Too much privacy

Too much privacy
: Society’s protection of privacy has gone too far; it has turned into privacy paranoia and it has now cost lives.

The nurse who admits killing 30 to 40 patients, Charles Cullen, could not be stopped because each hospital that hired him — each hospital that unwittingly hired this killer, even after reference and background checks — could not find out the problems and suspicions about him at earlier hospital jobs. The New York Times reports that nothing short of a conviction or revocation of license can be passed on. This man was being investigated for suspicious deaths, and that could not be shared.

The system allowed a killer to kill. If the system were different, if this information about this man could have been shared, it would have saved — how many? — 10, 20, 30, 40 lives.

The Star-Ledger also says he had a history of mental illness, suicide attempts, and treatment at a mental institution.

The system allowed a madman to hold my neighbors’ lives in his hands.

Separately this morning, I heard a report on NPR (not yet online) complaining about a data base and Justice Department policy that now allows the names of illegal immigrants set for deportation to be entered into a national police data base. Many have been found this way; many of them felons. Opponents object that local police should not know this because of both privacy issues and because local police are not supposed to enforce federal immigration laws.

But if this had been in place before September 11, 2001, it would have popped out the illegal immigration status of some of the men who hijacked those jets; it would have messed up their plans; imagine if it had stopped them. It would have saved thousands of lives.

Of course, these are complex issues involving labor law, immigration, due process; it’s about more than privacy. But privacy has a great deal to do with this.

Privacy has become a sacred cow in the U.S. and in the E.U. as well.
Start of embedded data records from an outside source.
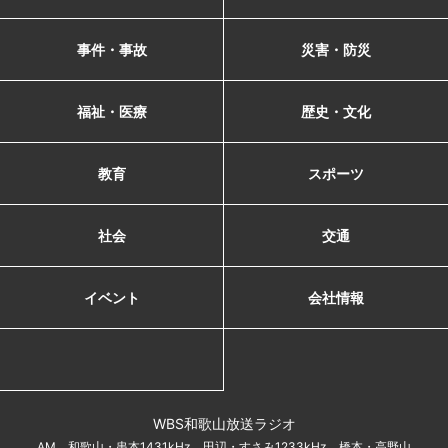
事件・事故
災害・防災
福祉・医療
歴史・文化
教育
スポーツ
社会
交通
イベント
会社情報
WBS和歌山放送ラジオ
AM 和歌山・串本1431kHz 田辺・すさみ1233kHz 橋本・高野山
Throwing up the word “privacy” is enough to mobile armies of activists, professors, lawyers, and legislators.

We have George Orwell to thank for much of this, our fear not of Big Brother but of the Big Data Base. It’s mass paranoia.

It is also a way to hide from responsibility.

If a nurse is under investigation — rightly or wrongly — in suspicious deaths, his right to privacy is surely trumped by his employers’ right, need, and duty to know. If an immigrant is still here illegally and is fleeing from the law, isn’t it only sensible for law enforcement to know this?

I’ll say something very contrarian: When JetBlue gave data to a company to analyze to try to find patterns that would lead to terrorists, I did not object. I’m not sure the plan made an iota of sense but if there was any chance that such analysis could lead to helping stop the next 9/11, if that’s all it could be used for, then, hell, I’ll help; let me tell you about myself!

Priorities, people. Privacy is an important right in a civilized society but it is not an absolute.